I actually thought I was going mad. I’d check the window was shut 10 times, I’d press my back button on my phone 10 times before I went to sleep, and I had absolutely no idea why I was doing it but there was no way in Hell that I could stop myself!

When I finally found the guts to talk about this I was told it was a “manifestation of worry”. It took me and my foggy brain a while to get my head around but then it all made sense. I spend all day alone while J is out at work, I’m too tired to talk on the phone and have no energy to do anything of substance.
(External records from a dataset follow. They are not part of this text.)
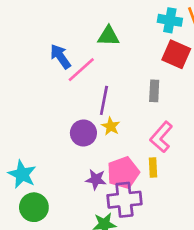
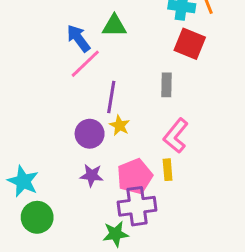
blue arrow: (60, 56) -> (78, 38), moved
purple star: (96, 179) -> (92, 175), moved

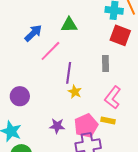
blue arrow: (78, 38) -> (33, 33), moved, turned 84
purple circle: (90, 134) -> (20, 96), moved
yellow rectangle: (168, 170) -> (108, 120), turned -72

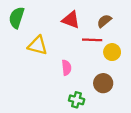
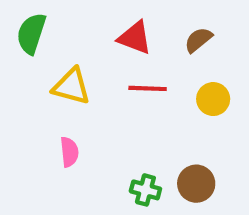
red line: (92, 40) -> (148, 88), moved
pink semicircle: (67, 68) -> (69, 152), moved
brown circle: (103, 83) -> (196, 184), moved

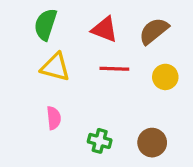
green semicircle: (31, 33) -> (45, 24), moved
brown semicircle: (198, 40) -> (154, 31), size x1.4
green cross: (145, 190) -> (100, 141), moved

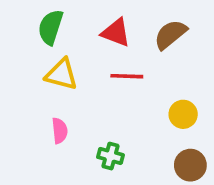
yellow circle: (165, 77) -> (183, 114), moved
brown circle: (152, 143) -> (190, 165), moved

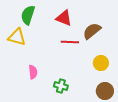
brown semicircle: (170, 34) -> (92, 31), moved
yellow triangle: (61, 74) -> (17, 37), moved

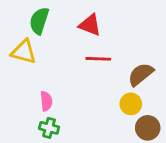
brown semicircle: (92, 31) -> (141, 74), moved
yellow circle: (101, 63) -> (131, 104), moved
green cross: (61, 86) -> (49, 128), moved

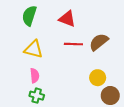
yellow triangle: (24, 52) -> (34, 49), moved
brown semicircle: (141, 74) -> (99, 42), moved

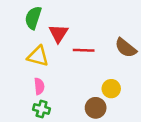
red triangle: (67, 19) -> (58, 33), moved, turned 42
brown semicircle: (99, 42) -> (126, 48), moved, turned -102
brown circle: (110, 96) -> (96, 108), moved

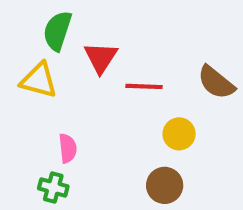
yellow triangle: (38, 56) -> (39, 80), moved
yellow circle: (111, 89) -> (179, 134), moved
green cross: (42, 109) -> (53, 187), moved

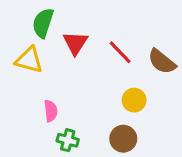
red line: (144, 86) -> (120, 52), moved, turned 44
green cross: (53, 187) -> (68, 140), moved

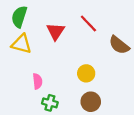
green semicircle: (43, 23) -> (19, 17), moved
red line: (120, 52) -> (88, 23), moved
yellow circle: (134, 100) -> (86, 73), moved

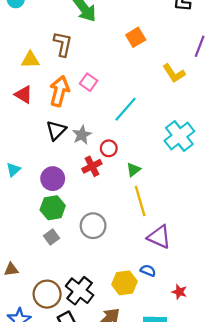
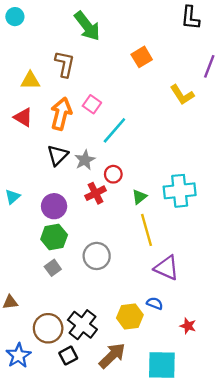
cyan line: (126, 109) -> (114, 130), moved
cyan cross: (179, 136) -> (180, 191), moved, turned 32

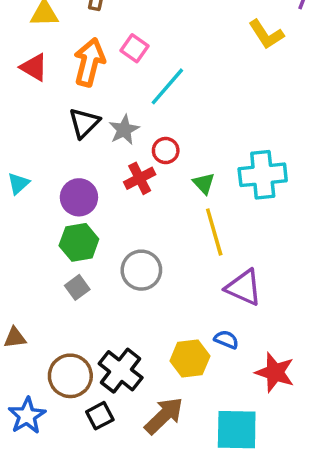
green triangle: (139, 197) -> (204, 183), turned -35
red star: (188, 326) -> (275, 372), size x1.6

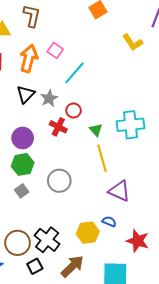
red cross: (140, 178) -> (58, 127), turned -36

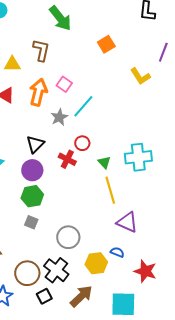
black triangle: (26, 94) -> (35, 144), moved
gray star: (49, 98) -> (59, 117), moved
gray circle: (59, 181) -> (68, 237), moved
gray square: (22, 191) -> (31, 222), turned -32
So I was channelling all my worry and stress into things that I could do …. hold the taps after washing my hands etc. Does that make sense? I’m not sure I’m explaining it very well.

All of this was adding to my stress, my low mood and ramping up my anxiety. Not to forget using up huge amounts of my energy!

It’s been a struggle but I am getting better. I know I worry far too much about things way beyond my control and I know that I still have a lot of my OCD traits but I am working on it. By working on it I feel like I’m actually achieving something and that feeling of mastery is helping my mood.

So you see although at the start when they thought it was all in my head it wasn’t, now I have a new thing to deal with….my mind.